WHAT YOU HAVE TO DO =
Go through the data from its first line and retype each line, stopping once the line containing "Franco Jara por" has been retyped.

_ _ _ _

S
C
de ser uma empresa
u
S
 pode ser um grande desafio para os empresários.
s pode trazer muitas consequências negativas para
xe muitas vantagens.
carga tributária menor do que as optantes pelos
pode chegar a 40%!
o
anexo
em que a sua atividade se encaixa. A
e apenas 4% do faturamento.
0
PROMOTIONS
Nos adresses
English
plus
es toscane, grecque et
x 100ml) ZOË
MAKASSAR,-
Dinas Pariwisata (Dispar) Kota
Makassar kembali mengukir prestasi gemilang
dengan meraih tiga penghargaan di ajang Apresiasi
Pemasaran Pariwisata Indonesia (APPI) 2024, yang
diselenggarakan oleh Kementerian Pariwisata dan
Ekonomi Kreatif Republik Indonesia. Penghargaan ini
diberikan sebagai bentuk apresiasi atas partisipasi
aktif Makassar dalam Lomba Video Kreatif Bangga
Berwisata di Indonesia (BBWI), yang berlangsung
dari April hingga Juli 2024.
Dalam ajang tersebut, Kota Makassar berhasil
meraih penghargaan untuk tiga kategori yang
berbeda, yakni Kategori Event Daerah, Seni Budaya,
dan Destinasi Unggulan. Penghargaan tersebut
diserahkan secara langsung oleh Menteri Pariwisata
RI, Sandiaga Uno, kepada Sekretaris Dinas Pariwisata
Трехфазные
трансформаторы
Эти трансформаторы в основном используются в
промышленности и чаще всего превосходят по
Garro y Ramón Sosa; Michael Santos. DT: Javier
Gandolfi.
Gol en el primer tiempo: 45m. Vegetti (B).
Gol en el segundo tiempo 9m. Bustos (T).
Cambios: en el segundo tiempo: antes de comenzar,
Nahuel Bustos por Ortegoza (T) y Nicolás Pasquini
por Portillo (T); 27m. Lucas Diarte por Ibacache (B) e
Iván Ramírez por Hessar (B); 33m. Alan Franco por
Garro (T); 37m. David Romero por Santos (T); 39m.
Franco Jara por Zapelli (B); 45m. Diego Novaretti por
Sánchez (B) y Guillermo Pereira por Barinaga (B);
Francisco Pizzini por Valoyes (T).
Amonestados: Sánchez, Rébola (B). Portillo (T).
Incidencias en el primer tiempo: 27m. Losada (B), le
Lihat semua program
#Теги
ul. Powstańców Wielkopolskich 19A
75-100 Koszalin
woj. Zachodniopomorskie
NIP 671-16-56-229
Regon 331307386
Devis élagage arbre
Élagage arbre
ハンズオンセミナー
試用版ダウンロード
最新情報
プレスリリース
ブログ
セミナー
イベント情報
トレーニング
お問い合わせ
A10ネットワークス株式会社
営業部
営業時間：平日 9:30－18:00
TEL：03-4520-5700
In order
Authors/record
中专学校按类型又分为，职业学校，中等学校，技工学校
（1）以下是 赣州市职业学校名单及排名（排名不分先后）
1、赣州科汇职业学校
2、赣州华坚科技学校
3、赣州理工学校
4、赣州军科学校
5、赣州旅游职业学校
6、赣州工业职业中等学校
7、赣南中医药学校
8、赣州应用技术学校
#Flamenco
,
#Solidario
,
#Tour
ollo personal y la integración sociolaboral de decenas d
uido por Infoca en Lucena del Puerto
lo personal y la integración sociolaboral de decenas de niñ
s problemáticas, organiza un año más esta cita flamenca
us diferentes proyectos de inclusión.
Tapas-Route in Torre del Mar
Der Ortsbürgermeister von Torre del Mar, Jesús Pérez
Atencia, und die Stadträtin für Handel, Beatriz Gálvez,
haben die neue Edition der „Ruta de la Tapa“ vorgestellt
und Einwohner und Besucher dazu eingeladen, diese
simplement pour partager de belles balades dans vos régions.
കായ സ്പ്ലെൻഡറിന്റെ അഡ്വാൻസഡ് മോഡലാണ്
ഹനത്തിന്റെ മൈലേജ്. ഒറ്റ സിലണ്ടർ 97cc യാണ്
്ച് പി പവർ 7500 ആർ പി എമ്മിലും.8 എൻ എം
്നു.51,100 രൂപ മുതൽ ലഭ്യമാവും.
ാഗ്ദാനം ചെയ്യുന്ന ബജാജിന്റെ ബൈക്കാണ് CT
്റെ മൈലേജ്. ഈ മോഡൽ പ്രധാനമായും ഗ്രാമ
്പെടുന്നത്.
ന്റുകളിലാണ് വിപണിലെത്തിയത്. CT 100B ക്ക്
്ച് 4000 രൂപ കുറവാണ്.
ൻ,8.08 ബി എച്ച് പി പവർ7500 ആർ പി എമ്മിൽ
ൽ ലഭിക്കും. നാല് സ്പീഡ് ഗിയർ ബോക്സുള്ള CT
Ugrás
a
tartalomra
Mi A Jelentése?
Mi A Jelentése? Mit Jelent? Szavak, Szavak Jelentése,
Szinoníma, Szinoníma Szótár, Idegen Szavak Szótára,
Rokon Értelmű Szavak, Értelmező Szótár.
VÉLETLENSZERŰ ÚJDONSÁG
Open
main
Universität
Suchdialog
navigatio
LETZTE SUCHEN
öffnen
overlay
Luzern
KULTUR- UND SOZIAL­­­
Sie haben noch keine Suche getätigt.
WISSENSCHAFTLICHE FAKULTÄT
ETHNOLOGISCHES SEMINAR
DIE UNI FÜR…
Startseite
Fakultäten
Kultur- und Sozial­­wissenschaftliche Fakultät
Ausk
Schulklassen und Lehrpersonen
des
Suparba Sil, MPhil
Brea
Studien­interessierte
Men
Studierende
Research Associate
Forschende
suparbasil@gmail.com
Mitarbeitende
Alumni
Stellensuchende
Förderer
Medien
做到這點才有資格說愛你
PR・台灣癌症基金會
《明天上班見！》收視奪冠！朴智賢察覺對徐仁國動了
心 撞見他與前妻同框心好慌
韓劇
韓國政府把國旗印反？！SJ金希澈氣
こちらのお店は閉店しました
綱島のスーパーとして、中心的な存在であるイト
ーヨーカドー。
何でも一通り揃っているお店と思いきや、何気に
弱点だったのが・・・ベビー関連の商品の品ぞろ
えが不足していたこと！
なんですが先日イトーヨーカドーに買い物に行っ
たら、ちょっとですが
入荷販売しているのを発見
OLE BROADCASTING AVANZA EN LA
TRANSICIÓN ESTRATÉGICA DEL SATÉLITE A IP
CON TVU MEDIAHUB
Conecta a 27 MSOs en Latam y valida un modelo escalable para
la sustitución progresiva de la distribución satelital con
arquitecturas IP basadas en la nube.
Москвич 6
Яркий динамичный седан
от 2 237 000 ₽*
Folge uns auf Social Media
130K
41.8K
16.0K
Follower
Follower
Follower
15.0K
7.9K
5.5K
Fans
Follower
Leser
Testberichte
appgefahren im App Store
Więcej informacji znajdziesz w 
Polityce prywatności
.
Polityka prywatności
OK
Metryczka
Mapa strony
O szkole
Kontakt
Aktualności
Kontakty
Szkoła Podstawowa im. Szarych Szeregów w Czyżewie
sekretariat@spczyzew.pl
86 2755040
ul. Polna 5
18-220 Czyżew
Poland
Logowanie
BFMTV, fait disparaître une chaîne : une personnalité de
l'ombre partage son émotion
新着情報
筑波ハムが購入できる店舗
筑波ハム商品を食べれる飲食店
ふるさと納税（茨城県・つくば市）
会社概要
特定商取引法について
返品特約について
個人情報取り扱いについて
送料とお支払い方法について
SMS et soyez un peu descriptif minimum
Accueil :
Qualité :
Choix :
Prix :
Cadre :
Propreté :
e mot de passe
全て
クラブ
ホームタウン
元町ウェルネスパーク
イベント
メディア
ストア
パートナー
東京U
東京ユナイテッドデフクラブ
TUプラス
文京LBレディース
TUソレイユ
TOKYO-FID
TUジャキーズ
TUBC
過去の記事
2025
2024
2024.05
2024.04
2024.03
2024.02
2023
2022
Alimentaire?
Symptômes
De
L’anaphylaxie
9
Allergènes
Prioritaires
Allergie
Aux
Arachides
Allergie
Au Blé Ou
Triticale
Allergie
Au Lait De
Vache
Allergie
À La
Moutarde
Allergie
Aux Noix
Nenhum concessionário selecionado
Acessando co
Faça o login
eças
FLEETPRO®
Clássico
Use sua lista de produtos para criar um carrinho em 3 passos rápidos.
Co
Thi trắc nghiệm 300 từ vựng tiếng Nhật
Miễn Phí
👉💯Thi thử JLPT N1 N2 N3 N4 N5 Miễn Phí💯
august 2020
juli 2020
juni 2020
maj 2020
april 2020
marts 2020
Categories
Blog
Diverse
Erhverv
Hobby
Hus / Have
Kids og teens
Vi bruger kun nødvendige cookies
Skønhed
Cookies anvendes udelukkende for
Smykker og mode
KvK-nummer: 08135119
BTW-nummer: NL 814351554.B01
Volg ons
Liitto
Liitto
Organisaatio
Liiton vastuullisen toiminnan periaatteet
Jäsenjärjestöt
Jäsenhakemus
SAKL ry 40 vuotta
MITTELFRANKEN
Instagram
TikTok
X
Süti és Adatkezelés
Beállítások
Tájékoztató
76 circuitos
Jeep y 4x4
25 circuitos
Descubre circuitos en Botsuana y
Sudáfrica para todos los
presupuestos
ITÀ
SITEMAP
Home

_ _ _ _

EXPECTED ANSWER =
S
C
de ser uma empresa
u
S
 pode ser um grande desafio para os empresários.
s pode trazer muitas consequências negativas para
xe muitas vantagens.
carga tributária menor do que as optantes pelos
pode chegar a 40%!
o
anexo
em que a sua atividade se encaixa. A
e apenas 4% do faturamento.
0
PROMOTIONS
Nos adresses
English
plus
es toscane, grecque et
x 100ml) ZOË
MAKASSAR,-
Dinas Pariwisata (Dispar) Kota
Makassar kembali mengukir prestasi gemilang
dengan meraih tiga penghargaan di ajang Apresiasi
Pemasaran Pariwisata Indonesia (APPI) 2024, yang
diselenggarakan oleh Kementerian Pariwisata dan
Ekonomi Kreatif Republik Indonesia. Penghargaan ini
diberikan sebagai bentuk apresiasi atas partisipasi
aktif Makassar dalam Lomba Video Kreatif Bangga
Berwisata di Indonesia (BBWI), yang berlangsung
dari April hingga Juli 2024.
Dalam ajang tersebut, Kota Makassar berhasil
meraih penghargaan untuk tiga kategori yang
berbeda, yakni Kategori Event Daerah, Seni Budaya,
dan Destinasi Unggulan. Penghargaan tersebut
diserahkan secara langsung oleh Menteri Pariwisata
RI, Sandiaga Uno, kepada Sekretaris Dinas Pariwisata
Трехфазные
трансформаторы
Эти трансформаторы в основном используются в
промышленности и чаще всего превосходят по
Garro y Ramón Sosa; Michael Santos. DT: Javier
Gandolfi.
Gol en el primer tiempo: 45m. Vegetti (B).
Gol en el segundo tiempo 9m. Bustos (T).
Cambios: en el segundo tiempo: antes de comenzar,
Nahuel Bustos por Ortegoza (T) y Nicolás Pasquini
por Portillo (T); 27m. Lucas Diarte por Ibacache (B) e
Iván Ramírez por Hessar (B); 33m. Alan Franco por
Garro (T); 37m. David Romero por Santos (T); 39m.
Franco Jara por Zapelli (B); 45m. Diego Novaretti por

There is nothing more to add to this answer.